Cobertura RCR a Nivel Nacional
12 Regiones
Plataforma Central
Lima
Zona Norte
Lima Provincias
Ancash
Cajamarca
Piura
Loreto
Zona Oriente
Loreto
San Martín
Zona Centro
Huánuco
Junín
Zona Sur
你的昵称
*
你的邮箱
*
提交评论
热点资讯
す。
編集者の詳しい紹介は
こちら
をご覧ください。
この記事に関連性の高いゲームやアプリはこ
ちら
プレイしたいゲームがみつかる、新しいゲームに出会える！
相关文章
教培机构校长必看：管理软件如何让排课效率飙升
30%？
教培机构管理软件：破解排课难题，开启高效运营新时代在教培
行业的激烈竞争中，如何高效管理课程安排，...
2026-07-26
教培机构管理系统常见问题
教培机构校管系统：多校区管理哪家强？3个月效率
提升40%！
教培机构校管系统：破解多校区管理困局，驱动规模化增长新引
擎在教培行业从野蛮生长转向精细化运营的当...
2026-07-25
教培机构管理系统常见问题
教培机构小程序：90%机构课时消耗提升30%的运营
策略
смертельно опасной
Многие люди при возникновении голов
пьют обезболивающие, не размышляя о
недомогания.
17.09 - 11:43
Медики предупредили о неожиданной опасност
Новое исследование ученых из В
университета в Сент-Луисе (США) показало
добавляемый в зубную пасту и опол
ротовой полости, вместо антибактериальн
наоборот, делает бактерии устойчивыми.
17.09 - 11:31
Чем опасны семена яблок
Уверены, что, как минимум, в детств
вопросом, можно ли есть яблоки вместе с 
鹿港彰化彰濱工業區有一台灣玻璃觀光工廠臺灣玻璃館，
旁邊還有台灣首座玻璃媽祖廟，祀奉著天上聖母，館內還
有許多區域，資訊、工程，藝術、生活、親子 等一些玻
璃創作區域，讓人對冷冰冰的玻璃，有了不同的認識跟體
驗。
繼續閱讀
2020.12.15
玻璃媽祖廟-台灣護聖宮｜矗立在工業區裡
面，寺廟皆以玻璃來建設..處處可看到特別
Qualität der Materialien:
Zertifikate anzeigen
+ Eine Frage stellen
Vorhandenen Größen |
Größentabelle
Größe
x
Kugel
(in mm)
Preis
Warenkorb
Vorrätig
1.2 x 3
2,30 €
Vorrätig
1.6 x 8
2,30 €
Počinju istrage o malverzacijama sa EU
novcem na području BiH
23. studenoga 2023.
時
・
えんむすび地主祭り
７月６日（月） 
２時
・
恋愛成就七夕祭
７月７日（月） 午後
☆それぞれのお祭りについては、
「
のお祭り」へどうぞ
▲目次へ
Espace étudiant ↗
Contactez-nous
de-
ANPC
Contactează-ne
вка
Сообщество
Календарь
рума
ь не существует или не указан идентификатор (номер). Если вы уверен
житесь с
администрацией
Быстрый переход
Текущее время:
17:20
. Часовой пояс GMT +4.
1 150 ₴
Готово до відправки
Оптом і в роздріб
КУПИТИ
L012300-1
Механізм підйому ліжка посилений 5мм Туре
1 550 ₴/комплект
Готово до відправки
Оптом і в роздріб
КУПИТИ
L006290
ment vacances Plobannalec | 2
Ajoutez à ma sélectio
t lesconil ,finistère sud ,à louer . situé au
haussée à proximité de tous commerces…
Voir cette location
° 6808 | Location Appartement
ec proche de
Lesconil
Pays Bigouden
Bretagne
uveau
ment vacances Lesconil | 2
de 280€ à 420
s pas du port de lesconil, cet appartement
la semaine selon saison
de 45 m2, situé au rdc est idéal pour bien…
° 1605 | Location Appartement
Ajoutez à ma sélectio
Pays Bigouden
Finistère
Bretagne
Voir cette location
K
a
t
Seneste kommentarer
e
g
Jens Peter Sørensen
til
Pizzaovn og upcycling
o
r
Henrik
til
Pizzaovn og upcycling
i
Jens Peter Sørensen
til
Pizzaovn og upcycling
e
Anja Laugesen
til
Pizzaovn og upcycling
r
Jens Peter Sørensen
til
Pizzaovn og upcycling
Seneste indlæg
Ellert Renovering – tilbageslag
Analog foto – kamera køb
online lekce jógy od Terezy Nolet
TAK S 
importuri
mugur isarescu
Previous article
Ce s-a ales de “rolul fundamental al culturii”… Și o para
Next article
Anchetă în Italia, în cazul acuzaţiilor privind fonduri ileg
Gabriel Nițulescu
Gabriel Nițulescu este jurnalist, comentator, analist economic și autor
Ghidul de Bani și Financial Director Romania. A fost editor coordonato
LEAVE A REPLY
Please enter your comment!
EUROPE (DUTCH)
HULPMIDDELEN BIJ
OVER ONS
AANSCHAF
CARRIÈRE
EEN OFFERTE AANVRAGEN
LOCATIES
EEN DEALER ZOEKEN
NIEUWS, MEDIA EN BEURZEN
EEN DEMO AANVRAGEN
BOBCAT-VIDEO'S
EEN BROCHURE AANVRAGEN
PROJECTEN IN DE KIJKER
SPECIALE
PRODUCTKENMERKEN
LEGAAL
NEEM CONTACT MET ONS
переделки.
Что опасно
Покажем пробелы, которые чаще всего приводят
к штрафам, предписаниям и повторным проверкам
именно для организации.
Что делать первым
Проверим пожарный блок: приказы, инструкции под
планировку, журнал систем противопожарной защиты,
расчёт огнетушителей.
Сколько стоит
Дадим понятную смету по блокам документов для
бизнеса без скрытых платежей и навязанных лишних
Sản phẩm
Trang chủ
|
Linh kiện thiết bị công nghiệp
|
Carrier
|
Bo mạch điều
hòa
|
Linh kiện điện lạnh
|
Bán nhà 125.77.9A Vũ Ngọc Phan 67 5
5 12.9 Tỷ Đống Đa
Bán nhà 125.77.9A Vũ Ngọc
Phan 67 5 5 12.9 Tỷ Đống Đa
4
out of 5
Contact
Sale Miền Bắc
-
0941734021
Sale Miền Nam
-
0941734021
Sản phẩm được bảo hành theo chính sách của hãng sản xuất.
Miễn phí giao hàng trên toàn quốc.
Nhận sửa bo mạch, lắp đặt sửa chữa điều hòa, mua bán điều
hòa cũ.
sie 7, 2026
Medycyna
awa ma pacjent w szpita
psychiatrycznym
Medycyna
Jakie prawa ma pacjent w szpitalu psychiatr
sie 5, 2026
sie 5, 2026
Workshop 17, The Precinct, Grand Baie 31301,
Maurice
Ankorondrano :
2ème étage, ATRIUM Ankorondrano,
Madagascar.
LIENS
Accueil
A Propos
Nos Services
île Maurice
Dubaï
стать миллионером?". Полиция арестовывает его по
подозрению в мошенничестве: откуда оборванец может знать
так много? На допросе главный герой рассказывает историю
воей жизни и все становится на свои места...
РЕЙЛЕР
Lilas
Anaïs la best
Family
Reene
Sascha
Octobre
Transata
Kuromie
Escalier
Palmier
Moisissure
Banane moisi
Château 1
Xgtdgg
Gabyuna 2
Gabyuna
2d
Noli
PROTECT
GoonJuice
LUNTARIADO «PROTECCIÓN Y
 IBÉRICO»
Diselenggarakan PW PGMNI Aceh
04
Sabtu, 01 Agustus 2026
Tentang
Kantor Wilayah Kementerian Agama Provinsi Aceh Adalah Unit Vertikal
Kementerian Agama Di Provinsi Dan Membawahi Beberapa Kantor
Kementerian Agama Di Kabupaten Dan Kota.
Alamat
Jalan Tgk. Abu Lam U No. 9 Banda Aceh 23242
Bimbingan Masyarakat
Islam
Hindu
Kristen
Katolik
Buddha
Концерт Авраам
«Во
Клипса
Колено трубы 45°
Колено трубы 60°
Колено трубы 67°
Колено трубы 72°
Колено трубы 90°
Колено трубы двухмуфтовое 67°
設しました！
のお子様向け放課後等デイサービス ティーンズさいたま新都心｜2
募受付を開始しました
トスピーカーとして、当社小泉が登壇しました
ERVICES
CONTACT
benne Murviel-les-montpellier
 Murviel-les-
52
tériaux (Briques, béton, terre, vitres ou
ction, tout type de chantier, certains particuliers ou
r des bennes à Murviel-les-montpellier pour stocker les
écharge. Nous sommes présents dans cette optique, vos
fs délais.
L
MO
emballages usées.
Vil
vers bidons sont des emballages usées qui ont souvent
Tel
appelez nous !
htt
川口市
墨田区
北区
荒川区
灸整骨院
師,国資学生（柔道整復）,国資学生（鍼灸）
+ + +
Could you retype exactly the lines above, starting at the line that contains "PRODUCTKENMERKEN" and ending at the line that contains "Miễn phí giao hàng trên toàn quốc.", and nothing more?

PRODUCTKENMERKEN
LEGAAL
NEEM CONTACT MET ONS
переделки.
Что опасно
Покажем пробелы, которые чаще всего приводят
к штрафам, предписаниям и повторным проверкам
именно для организации.
Что делать первым
Проверим пожарный блок: приказы, инструкции под
планировку, журнал систем противопожарной защиты,
расчёт огнетушителей.
Сколько стоит
Дадим понятную смету по блокам документов для
бизнеса без скрытых платежей и навязанных лишних
Sản phẩm
Trang chủ
|
Linh kiện thiết bị công nghiệp
|
Carrier
|
Bo mạch điều
hòa
|
Linh kiện điện lạnh
|
Bán nhà 125.77.9A Vũ Ngọc Phan 67 5
5 12.9 Tỷ Đống Đa
Bán nhà 125.77.9A Vũ Ngọc
Phan 67 5 5 12.9 Tỷ Đống Đa
4
out of 5
Contact
Sale Miền Bắc
-
0941734021
Sale Miền Nam
-
0941734021
Sản phẩm được bảo hành theo chính sách của hãng sản xuất.
Miễn phí giao hàng trên toàn quốc.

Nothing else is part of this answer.